Ekonomideki yüksek kur dalgalanmaları, yüksek enflasyon derken ekonomide yaşadığımız sıkıntının nedeni ile ilgili tartışmalar her gün sokakta, kahvede, siyasette, televizyonlarda yapılıyor.
Kimileri ekonominin bu duruma gelmesinden dış güçlerin sorumlu olduğunu, kimileri ekonomi yönetimine duyulan güvensizliğin bu sonucu doğurduğunu, kimileri de siyasete olan güvensizliğin etkili olduğunu savunuyorlar.

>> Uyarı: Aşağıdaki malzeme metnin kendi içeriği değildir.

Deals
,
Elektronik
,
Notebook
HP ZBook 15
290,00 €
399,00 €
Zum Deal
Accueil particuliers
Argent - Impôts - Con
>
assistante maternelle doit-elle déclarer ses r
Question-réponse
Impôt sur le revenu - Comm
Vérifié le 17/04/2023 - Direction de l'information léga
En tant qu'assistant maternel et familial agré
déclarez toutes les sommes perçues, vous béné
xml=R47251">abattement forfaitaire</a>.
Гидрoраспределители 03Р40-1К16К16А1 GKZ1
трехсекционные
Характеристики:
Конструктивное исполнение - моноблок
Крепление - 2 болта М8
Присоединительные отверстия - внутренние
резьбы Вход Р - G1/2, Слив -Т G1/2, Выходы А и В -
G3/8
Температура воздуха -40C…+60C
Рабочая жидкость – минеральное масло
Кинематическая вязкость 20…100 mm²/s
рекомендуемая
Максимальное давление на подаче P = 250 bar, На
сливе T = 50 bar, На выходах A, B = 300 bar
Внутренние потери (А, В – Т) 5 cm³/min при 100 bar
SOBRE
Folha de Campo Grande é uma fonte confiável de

Meseleye 'dış güçler etkili oldu' tezinden bakmak istedim bugün. Buradan bakınca da aklıma gelen ilk soru, "Türkiye ekonomik olarak bağımsız bir ülke midir? Bağımsızlıktan ne anlıyoruz, ne yaparsak bağımsız bir ülke oluruz de dış güçler ekonomimizi bozamaz" oldu.

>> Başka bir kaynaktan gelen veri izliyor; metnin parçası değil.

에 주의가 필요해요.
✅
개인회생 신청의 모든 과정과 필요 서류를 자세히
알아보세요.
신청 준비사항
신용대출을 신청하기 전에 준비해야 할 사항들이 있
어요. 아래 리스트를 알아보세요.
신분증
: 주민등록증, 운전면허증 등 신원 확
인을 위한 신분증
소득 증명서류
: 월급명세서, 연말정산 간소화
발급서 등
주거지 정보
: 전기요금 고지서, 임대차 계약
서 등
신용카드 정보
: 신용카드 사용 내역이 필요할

Öncelikle; ekonomik olarak 'bağımsız' bir ülke olmak pekala da mümkündür. 1960'lı yılların iki kutuplu dünyasında bile "bağlantısızlar bloğu" vardı. Günümüzde çok kutuplu dünyada, bu olanak çok daha fazladır.
Pandemi öncesi başlayan ve sonrasında artarak devam eden küresel ekonomik krizin yanı sıra kutupsal grileşme, ülke ekonomilerindeki eşitsiz gelişim, gelişmekte olan ülkeleri günümüzde öne çıkarmış durumda. Böyle bir ortamda bağımlılık bağımsızlık ilişki ve dengesi de daha dinamik ve değişken bir momentten geçiyor.
Ekonomik bağımsızlık aslında dünyadaki temel üretim ve siyasete yön vermede etkin ve öncü aktör olmak ya da her ülke ve her şeye hakim olmak farklı şeylerdir. Örneğin Benelüks ülkeleri, pek çok Avrupa Devleti, İran, sol yönetimli Latin Amerika ülkeleri, Çin, Kuzey Kore gibi çok sayıda bağımsız ülke vardır dünyada.
O yüzden Türkiye'nin bağımsızlık bağımlılık sorunu da; iki kutuplu dünyanın sonu, küresel ekonomik kriz, göreli ekonomik temellerinin güçlenmesi, NATO'nun anti-sovyet rolünün değişimi ve çok kutupluluğun griliği içinde dinamik bir süreç olarak somut olarak ele alınması gereken bir mesele.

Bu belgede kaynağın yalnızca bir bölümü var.